The Home Office has finally agreed to exclude doctors and nurses from the visa cap which prevented thousands taking up jobs in the UK, following a sustained campaign by the BMA.

Home secretary Sajid Javid said he recognised the pressure faced by the NHS and had lifted the cap to help tackle ‘increased demand and to support our national services’.

‘Doctors and nurses play a vital role in society and at this time we need more in the UK.’

The BMA has led the fight to end the visa restriction in a campaign, alongside NHS Employers and the medical royal colleges.

More than 1,500 applications for Tier 2 visas by doctors were rejected between December and March, figures obtained by the Campaign for Science and Engineering revealed – despite hundreds of unfilled posts within the NHS.

BMA council chair Chaand Nagpaul said it was a relief to patients and staff that ‘common sense had finally prevailed’.

‘This represents a victory for the BMA, medical bodies and patients who have argued that this obstructive cap was doing real damage to patient services across the country.’

The cap had stopped thousands of non-EU doctor from filling empty posts in the UK which health services had been unable to fill, he added.

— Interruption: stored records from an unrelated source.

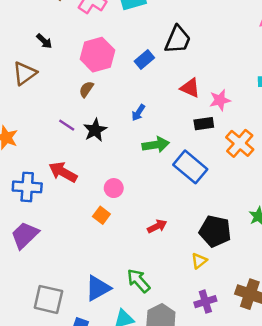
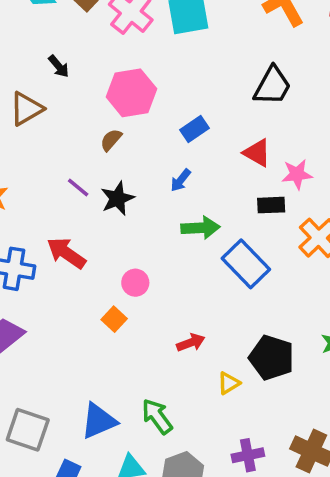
black trapezoid: (178, 40) -> (272, 86), moved
blue rectangle: (144, 59) -> (195, 129), moved
yellow triangle: (199, 261) -> (229, 383), moved

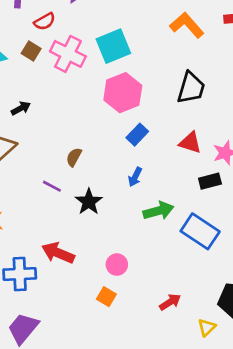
black arrow: (59, 66) -> (21, 108), turned -66
pink hexagon: (131, 93) -> (123, 93), moved
purple line: (78, 188) -> (52, 186), moved

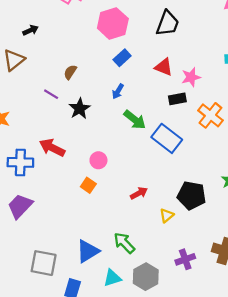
green arrow: (159, 211) -> (135, 120), turned 50

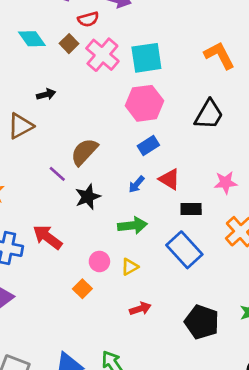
red triangle: (164, 67) -> (169, 179), moved
brown semicircle: (70, 72) -> (84, 152), size x1.6
black rectangle: (177, 99) -> (191, 209), moved
green arrow: (135, 120) -> (132, 225), moved, turned -55
yellow triangle: (167, 215) -> (130, 267), moved

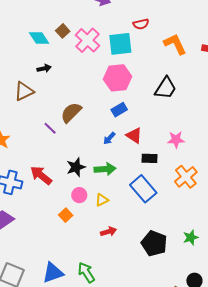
red semicircle: (88, 19) -> (141, 24), moved
cyan diamond: (32, 39) -> (39, 38), moved
black star: (88, 197) -> (76, 167), moved

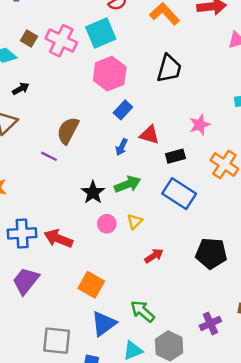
red arrow: (41, 175) -> (58, 239), moved
orange square: (66, 215) -> (91, 285), moved, size x1.5

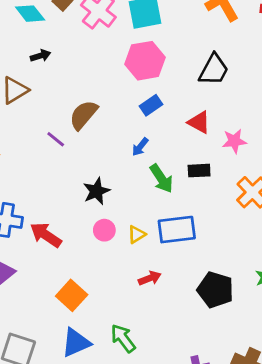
red triangle: (149, 135) -> (199, 122), moved
green arrow: (128, 184) -> (161, 179), moved, turned 65
blue rectangle: (179, 194) -> (177, 230), moved, turned -52

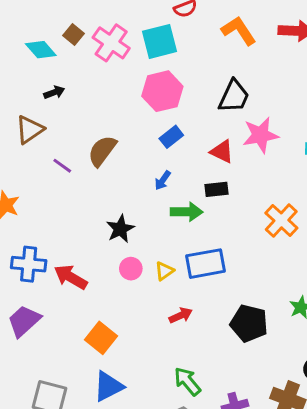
purple line: (56, 139) -> (62, 166), moved
pink star: (234, 141) -> (261, 135), moved, size x1.4
black rectangle: (199, 171) -> (217, 189), moved
green arrow: (161, 179) -> (187, 212), turned -52
green arrow: (123, 338) -> (187, 381), moved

‘The NHS has always relied on these highly skilled, experienced overseas doctors to provide frontline care to patients, and they are needed more than ever at a time when the NHS is under mounting pressure from rising demand, stagnating funding and staff shortages.’

The Tier 2 cap is part of the Government’s approach to curbing immigration. It restricts the number of applications which can be approved each month and has been hit every month since December.

Health and social care secretary Jeremy Hunt said the review of the cap would ‘build on steps we have already taken to make sure the NHS has the staff it needs for the future’.